LA GENETICA EN TEA

Se han realizado estudios de gemelos y de familias que sugieren fuertemente que algunas personas tienen una predisposición genética a los trastornos del espectro autista.

Los estudios de gemelos idénticos demuestran que, si un gemelo está afectado, entonces el otro estará afectado entre el 35 y 95 por ciento de las veces.

Se están llevando a cabo diversos estudios para determinar los factores genéticos específicos asociados con la presencia de trastornos del espectro autista.

Dentro de las familias con un niño con un trastorno del espectro autista, el riesgo de tener otro niño con el trastorno también aumenta.

Muchos de los genes que se encontraron asociados con los trastornos del espectro autista están involucrados en la función de las conexiones químicas entre las neuronas cerebrales (sinapsis).

Los investigadores están buscando pistas sobre cuáles genes contribuyen al aumento en la susceptibilidad.

En algunos casos, los padres y otros parientes de un niño con un trastorno del espectro autista muestran problemas leves de comunicación social o se involucran en comportamientos repetitivos.

La evidencia también sugiere que los trastornos emocionales como el trastorno bipolar y la esquizofrenia se presentan con más frecuencia de la normal en las familias de personas con trastornos del espectro autista.

Además de las variaciones genéticas que se heredan y están presentes en casi todas las células de una persona, las investigaciones recientes también han demostrado que las mutaciones de novo o espontáneas de los genes pueden influenciar el riesgo de desarrollar trastornos del espectro autista.

Las mutaciones de novo son cambios en las secuencias del ácido desoxirribonucleico o ADN, es decir, en el material hereditario en los seres humanos, que pueden ocurrir espontáneamente en los espermatozoides, en el óvulo o durante la fecundación.

Esta mutación continúa repitiéndose en cada célula a medida que el óvulo fecundado se divide. Estas mutaciones pueden afectar un solo gen o puede haber cambios conocidos como “variaciones en el número de copias”, en las cuales se suprimen o se duplican fragmentos de ADN que contienen varios genes.
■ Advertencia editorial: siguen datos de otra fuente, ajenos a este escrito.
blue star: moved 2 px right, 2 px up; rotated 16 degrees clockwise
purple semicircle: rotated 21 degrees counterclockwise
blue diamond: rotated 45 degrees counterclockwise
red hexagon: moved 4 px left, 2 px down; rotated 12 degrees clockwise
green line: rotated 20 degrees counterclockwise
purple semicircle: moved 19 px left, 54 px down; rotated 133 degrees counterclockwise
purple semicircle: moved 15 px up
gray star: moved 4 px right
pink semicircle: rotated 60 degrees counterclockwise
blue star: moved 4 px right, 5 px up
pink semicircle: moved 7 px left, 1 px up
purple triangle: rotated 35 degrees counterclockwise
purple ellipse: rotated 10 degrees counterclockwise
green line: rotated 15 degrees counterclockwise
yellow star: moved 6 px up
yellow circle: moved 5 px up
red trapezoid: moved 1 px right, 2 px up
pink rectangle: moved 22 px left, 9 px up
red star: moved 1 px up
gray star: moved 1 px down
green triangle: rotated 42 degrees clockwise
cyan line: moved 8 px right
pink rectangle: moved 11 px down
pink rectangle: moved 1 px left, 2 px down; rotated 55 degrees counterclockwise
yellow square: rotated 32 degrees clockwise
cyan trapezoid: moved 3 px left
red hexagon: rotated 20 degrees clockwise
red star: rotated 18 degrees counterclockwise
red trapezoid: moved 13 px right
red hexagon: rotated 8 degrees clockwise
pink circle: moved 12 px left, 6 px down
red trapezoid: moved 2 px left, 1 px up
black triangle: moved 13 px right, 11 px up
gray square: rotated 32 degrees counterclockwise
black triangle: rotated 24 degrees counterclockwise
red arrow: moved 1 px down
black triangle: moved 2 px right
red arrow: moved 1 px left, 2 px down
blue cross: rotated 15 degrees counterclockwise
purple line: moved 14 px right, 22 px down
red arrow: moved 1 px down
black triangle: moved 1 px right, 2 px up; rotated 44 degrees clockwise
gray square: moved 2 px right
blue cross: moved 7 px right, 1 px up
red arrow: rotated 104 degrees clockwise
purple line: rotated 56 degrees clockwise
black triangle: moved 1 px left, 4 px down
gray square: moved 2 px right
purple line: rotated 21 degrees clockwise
Algunos estudios recientes han demostrado que las personas con trastornos del espectro autista tienden a tener más mutaciones genéticas de novo del tipo “variaciones en el número de copias” que las personas que no tienen estos trastornos.
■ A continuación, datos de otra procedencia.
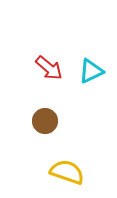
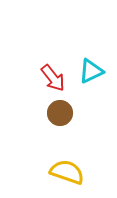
red arrow: moved 4 px right, 10 px down; rotated 12 degrees clockwise
brown circle: moved 15 px right, 8 px up
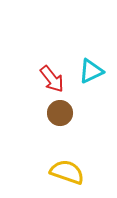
red arrow: moved 1 px left, 1 px down
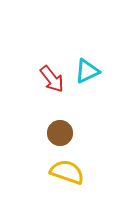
cyan triangle: moved 4 px left
brown circle: moved 20 px down
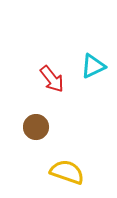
cyan triangle: moved 6 px right, 5 px up
brown circle: moved 24 px left, 6 px up
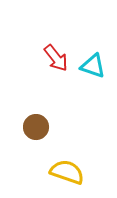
cyan triangle: rotated 44 degrees clockwise
red arrow: moved 4 px right, 21 px up
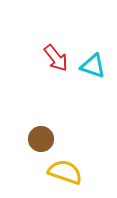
brown circle: moved 5 px right, 12 px down
yellow semicircle: moved 2 px left
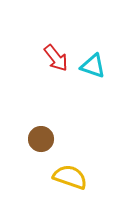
yellow semicircle: moved 5 px right, 5 px down
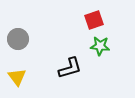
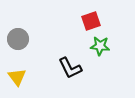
red square: moved 3 px left, 1 px down
black L-shape: rotated 80 degrees clockwise
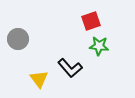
green star: moved 1 px left
black L-shape: rotated 15 degrees counterclockwise
yellow triangle: moved 22 px right, 2 px down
Esto sugiere que, en algunos casos, el riesgo de desarrollar trastornos del espectro autista no es el resultado de mutaciones en genes individuales, sino más bien de mutaciones de codificación espontáneas en muchos genes.

Las mutaciones de novo pueden explicar los trastornos genéticos en los cuales el niño afectado tiene la mutación en cada célula, pero sus padres no la tienen y tampoco hay ningún patrón familiar del trastorno.

El riesgo de los trastornos del espectro autista también aumenta en los niños nacidos de padres de mayor edad.

Todavía se requiere mucha investigación para determinar el papel potencial de los factores ambientales en las mutaciones espontáneas y cómo influyen en el riesgo de desarrollar los trastornos del espectro autista.

FUENTE: NIH, El NINDS tiene la misión de adquirir un conocimiento fundamental sobre el cerebro y el sistema nervioso y utilizar este conocimiento para reducir la carga de las enfermedades neurológicas.